Pour les cinéphiles, c’est plus qu’un film, c’est une épopée. Il s’agit, pour faire
un peu les Critiques (et que les spécialistes m’en excusent !) de l’histoire d’une
confrontation entre le Bien et le Mal, une bataille entre des hommes, des rois et des dieux. Le film est un remake de celui de 1981 qui reste le meilleur pour les
nostalgiques. Mais celui de 2010, plus centré sur les effets spéciaux, arrive aussi à transmettre l’idée centrale de l’intrigue : l’héroïsme reste à la portée de celui qui s’assume et qui s’accepte d’abord tel qu’il est.
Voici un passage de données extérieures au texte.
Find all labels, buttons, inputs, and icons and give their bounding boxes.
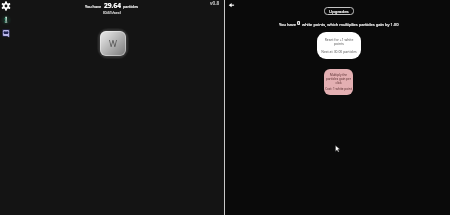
staticText: Cost: 1 white point xyxy=(325,87,352,91)
staticText: Next at 30.00 particles xyxy=(321,49,357,54)
staticText: Upgrades xyxy=(329,8,349,14)
staticText: particles xyxy=(123,4,139,9)
staticText: You have xyxy=(85,4,102,9)
staticText: Reset for +1 white points xyxy=(321,37,357,46)
button[interactable]: Back xyxy=(228,1,236,9)
staticText: You have xyxy=(279,22,296,27)
staticText: (0.61/sec) xyxy=(103,10,121,15)
button[interactable]: Settings xyxy=(1,1,11,11)
staticText: W xyxy=(109,38,117,50)
staticText: 0 xyxy=(297,19,301,27)
button[interactable]: Reset for +1 white points xyxy=(317,32,361,59)
button[interactable]: Discord xyxy=(2,29,10,37)
staticText: Multiply the particles gain per click xyxy=(325,73,352,85)
button[interactable]: Upgrades xyxy=(324,7,354,15)
button[interactable]: Multiply the particles gain per click xyxy=(324,69,353,95)
staticText: 29.64 xyxy=(104,1,121,10)
button[interactable]: Generate particle xyxy=(100,31,126,56)
staticText: white points, which multiplies particles… xyxy=(302,22,399,27)
staticText: v0.8 xyxy=(210,0,220,7)
button[interactable]: Achievements xyxy=(2,16,10,24)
Comme toutes les batailles, celle du film Le Choc des Titans est une bataille
pour le Pouvoir. Comprendre ici qu’il s’agit certainement du Pouvoir ultime, celui qui
fait revenir tous les destins entre les mains de celui qui le détient. Le problème c’est
que cette bataille ne doit pas engager les dieux les uns contre les autres, car il va de
l’avenir du monde entier qui ne peut survivre à l’affrontement de telles forces. Persée,
un demi-dieu qui a grandi parmi les hommes est alors l’espoir que le monde attend
pour une paix durable. Le Choc des Titans, le film, met en scène des batailles entre des
forces qui dépassent de loin les entendements et les capacités humaines. Mais,
paradoxalement, ces mêmes batailles ne peuvent trouver une issue salvatrice pour
l’humanité que si cette dernière accepte de jouer son rôle et de faire ce qu’elle doit
faire ; s’assumer et se maintenir en vie.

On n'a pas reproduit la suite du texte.